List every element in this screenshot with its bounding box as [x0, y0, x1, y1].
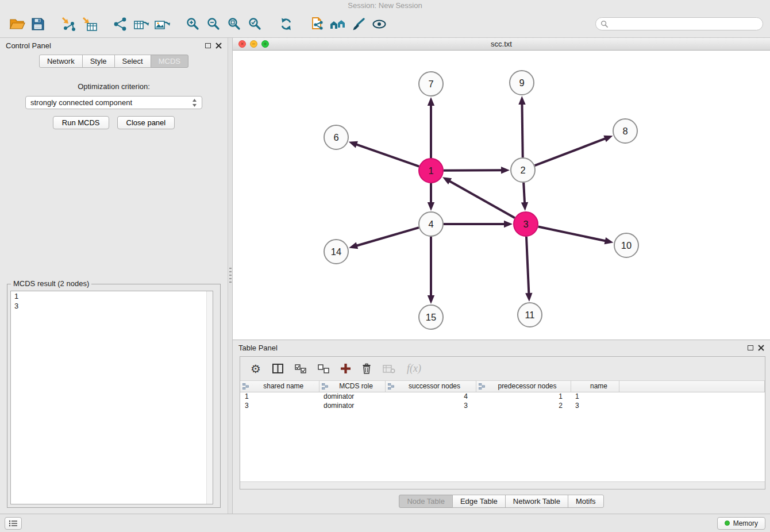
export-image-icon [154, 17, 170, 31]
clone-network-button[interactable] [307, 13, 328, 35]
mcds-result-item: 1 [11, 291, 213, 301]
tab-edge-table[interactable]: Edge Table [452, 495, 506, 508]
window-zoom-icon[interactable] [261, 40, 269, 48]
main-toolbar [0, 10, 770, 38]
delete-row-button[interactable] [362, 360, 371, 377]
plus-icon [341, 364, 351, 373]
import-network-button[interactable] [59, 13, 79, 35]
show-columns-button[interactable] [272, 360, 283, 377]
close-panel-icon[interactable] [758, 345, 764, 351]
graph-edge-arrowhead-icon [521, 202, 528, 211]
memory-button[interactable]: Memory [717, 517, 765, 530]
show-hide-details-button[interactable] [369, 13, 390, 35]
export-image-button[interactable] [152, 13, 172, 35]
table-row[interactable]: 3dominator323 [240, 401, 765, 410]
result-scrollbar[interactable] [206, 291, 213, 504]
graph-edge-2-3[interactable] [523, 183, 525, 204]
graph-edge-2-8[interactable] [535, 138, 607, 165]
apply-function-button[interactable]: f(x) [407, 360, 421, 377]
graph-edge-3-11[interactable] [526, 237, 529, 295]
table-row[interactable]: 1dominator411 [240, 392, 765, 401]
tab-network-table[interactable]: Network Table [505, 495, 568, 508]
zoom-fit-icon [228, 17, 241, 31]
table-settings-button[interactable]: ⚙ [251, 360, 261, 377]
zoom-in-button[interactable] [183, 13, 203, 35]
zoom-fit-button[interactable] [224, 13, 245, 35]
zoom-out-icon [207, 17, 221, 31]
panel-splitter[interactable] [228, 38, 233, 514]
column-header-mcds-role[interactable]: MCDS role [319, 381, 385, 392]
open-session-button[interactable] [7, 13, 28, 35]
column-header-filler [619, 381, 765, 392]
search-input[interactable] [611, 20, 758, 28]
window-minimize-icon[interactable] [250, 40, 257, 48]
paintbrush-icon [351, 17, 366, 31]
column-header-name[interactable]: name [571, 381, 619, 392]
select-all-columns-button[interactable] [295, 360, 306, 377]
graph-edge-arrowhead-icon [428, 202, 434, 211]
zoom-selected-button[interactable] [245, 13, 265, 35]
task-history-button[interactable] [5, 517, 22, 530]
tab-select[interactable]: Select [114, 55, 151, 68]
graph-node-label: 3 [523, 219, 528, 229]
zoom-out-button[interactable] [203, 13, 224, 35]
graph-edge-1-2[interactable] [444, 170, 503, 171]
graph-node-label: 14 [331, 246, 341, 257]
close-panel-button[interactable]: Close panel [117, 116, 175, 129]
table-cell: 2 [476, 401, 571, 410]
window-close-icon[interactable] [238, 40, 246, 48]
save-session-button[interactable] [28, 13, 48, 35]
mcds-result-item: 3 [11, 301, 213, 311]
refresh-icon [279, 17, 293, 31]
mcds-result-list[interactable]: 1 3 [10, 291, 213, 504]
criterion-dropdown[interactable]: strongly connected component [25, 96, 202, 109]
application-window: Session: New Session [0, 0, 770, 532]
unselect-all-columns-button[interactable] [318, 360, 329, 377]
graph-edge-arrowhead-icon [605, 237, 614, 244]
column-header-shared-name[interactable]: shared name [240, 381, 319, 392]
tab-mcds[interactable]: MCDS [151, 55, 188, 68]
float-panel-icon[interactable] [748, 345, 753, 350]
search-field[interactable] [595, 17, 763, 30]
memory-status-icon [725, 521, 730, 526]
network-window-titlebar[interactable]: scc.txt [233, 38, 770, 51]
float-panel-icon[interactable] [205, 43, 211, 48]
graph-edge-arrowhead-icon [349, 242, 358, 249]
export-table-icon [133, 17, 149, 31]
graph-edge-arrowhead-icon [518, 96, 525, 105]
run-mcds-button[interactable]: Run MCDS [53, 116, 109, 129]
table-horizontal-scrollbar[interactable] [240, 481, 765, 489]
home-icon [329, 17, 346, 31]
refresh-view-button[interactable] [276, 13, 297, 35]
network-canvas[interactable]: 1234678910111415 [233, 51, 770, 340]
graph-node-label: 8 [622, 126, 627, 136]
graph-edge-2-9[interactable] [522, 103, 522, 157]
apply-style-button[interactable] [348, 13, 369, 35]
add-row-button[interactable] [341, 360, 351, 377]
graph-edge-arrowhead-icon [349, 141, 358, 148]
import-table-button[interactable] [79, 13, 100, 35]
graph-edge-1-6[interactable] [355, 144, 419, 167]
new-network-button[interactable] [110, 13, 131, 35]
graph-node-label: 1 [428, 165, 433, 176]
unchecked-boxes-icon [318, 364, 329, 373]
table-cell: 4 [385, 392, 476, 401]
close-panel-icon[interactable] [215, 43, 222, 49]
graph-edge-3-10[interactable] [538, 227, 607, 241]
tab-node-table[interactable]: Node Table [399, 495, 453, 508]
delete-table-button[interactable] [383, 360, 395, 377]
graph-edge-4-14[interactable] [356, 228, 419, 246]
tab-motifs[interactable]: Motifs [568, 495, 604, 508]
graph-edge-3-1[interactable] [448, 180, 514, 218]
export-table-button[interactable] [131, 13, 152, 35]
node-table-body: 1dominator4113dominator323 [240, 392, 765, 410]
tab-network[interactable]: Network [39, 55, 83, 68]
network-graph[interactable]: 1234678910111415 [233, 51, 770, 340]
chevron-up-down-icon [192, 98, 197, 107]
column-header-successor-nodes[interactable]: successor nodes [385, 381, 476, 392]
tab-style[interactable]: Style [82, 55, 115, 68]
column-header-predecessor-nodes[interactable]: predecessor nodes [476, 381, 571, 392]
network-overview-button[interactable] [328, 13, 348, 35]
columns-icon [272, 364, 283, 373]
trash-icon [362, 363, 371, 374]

------------------------------------

Exercise instructions: Where a picture appears, skip it; repeat everything else in the data exactly.

Completed exercise:
List every element in this screenshot with its bounding box as [x0, y0, x1, y1].
export-image-icon [154, 17, 170, 31]
clone-network-button[interactable] [307, 13, 328, 35]
mcds-result-item: 1 [11, 291, 213, 301]
tab-edge-table[interactable]: Edge Table [452, 495, 506, 508]
window-zoom-icon[interactable] [261, 40, 269, 48]
main-toolbar [0, 10, 770, 38]
delete-row-button[interactable] [362, 360, 371, 377]
plus-icon [341, 364, 351, 373]
import-network-button[interactable] [59, 13, 79, 35]
show-columns-button[interactable] [272, 360, 283, 377]
close-panel-icon[interactable] [758, 345, 764, 351]
graph-edge-arrowhead-icon [521, 202, 528, 211]
memory-button[interactable]: Memory [717, 517, 765, 530]
show-hide-details-button[interactable] [369, 13, 390, 35]
export-image-button[interactable] [152, 13, 172, 35]
table-row[interactable]: 3dominator323 [240, 401, 765, 410]
result-scrollbar[interactable] [206, 291, 213, 504]
graph-edge-2-3[interactable] [523, 183, 525, 204]
graph-edge-2-8[interactable] [535, 138, 607, 165]
apply-function-button[interactable]: f(x) [407, 360, 421, 377]
graph-edge-3-11[interactable] [526, 237, 529, 295]
table-row[interactable]: 1dominator411 [240, 392, 765, 401]
tab-network-table[interactable]: Network Table [505, 495, 568, 508]
zoom-fit-icon [228, 17, 241, 31]
table-settings-button[interactable]: ⚙ [251, 360, 261, 377]
zoom-in-button[interactable] [183, 13, 203, 35]
zoom-fit-button[interactable] [224, 13, 245, 35]
zoom-out-icon [207, 17, 221, 31]
panel-splitter[interactable] [228, 38, 233, 514]
column-header-mcds-role[interactable]: MCDS role [319, 381, 385, 392]
open-session-button[interactable] [7, 13, 28, 35]
column-header-filler [619, 381, 765, 392]
search-input[interactable] [611, 20, 758, 28]
window-minimize-icon[interactable] [250, 40, 257, 48]
paintbrush-icon [351, 17, 366, 31]
column-header-name[interactable]: name [571, 381, 619, 392]
select-all-columns-button[interactable] [295, 360, 306, 377]
graph-edge-arrowhead-icon [428, 202, 434, 211]
zoom-selected-button[interactable] [245, 13, 265, 35]
task-history-button[interactable] [5, 517, 22, 530]
tab-select[interactable]: Select [114, 55, 151, 68]
graph-node-label: 3 [523, 219, 528, 229]
zoom-out-button[interactable] [203, 13, 224, 35]
graph-edge-1-2[interactable] [444, 170, 503, 171]
graph-node-label: 14 [331, 246, 341, 257]
close-panel-button[interactable]: Close panel [117, 116, 175, 129]
table-cell: 2 [476, 401, 571, 410]
window-close-icon[interactable] [238, 40, 246, 48]
save-session-button[interactable] [28, 13, 48, 35]
mcds-result-item: 3 [11, 301, 213, 311]
refresh-icon [279, 17, 293, 31]
mcds-result-list[interactable]: 1 3 [10, 291, 213, 504]
criterion-dropdown[interactable]: strongly connected component [25, 96, 202, 109]
application-window: Session: New Session [0, 0, 770, 532]
unselect-all-columns-button[interactable] [318, 360, 329, 377]
graph-edge-arrowhead-icon [605, 237, 614, 244]
column-header-shared-name[interactable]: shared name [240, 381, 319, 392]
tab-mcds[interactable]: MCDS [151, 55, 188, 68]
float-panel-icon[interactable] [748, 345, 753, 350]
search-field[interactable] [595, 17, 763, 30]
memory-status-icon [725, 521, 730, 526]
network-window-titlebar[interactable]: scc.txt [233, 38, 770, 51]
float-panel-icon[interactable] [205, 43, 211, 48]
graph-edge-arrowhead-icon [349, 242, 358, 249]
export-table-icon [133, 17, 149, 31]
graph-edge-arrowhead-icon [518, 96, 525, 105]
run-mcds-button[interactable]: Run MCDS [53, 116, 109, 129]
table-horizontal-scrollbar[interactable] [240, 481, 765, 489]
home-icon [329, 17, 346, 31]
refresh-view-button[interactable] [276, 13, 297, 35]
network-canvas[interactable]: 1234678910111415 [233, 51, 770, 340]
graph-node-label: 8 [622, 126, 627, 136]
graph-edge-2-9[interactable] [522, 103, 522, 157]
apply-style-button[interactable] [348, 13, 369, 35]
add-row-button[interactable] [341, 360, 351, 377]
graph-edge-arrowhead-icon [349, 141, 358, 148]
import-table-button[interactable] [79, 13, 100, 35]
graph-edge-1-6[interactable] [355, 144, 419, 167]
new-network-button[interactable] [110, 13, 131, 35]
graph-node-label: 1 [428, 165, 433, 176]
unchecked-boxes-icon [318, 364, 329, 373]
table-cell: 4 [385, 392, 476, 401]
close-panel-icon[interactable] [215, 43, 222, 49]
graph-edge-3-10[interactable] [538, 227, 607, 241]
tab-node-table[interactable]: Node Table [399, 495, 453, 508]
delete-table-button[interactable] [383, 360, 395, 377]
graph-edge-4-14[interactable] [356, 228, 419, 246]
tab-motifs[interactable]: Motifs [568, 495, 604, 508]
graph-edge-3-1[interactable] [448, 180, 514, 218]
export-table-button[interactable] [131, 13, 152, 35]
node-table-body: 1dominator4113dominator323 [240, 392, 765, 410]
tab-network[interactable]: Network [39, 55, 83, 68]
network-graph[interactable]: 1234678910111415 [233, 51, 770, 340]
chevron-up-down-icon [192, 98, 197, 107]
column-header-successor-nodes[interactable]: successor nodes [385, 381, 476, 392]
tab-style[interactable]: Style [82, 55, 115, 68]
column-header-predecessor-nodes[interactable]: predecessor nodes [476, 381, 571, 392]
network-overview-button[interactable] [328, 13, 348, 35]
columns-icon [272, 364, 283, 373]
trash-icon [362, 363, 371, 374]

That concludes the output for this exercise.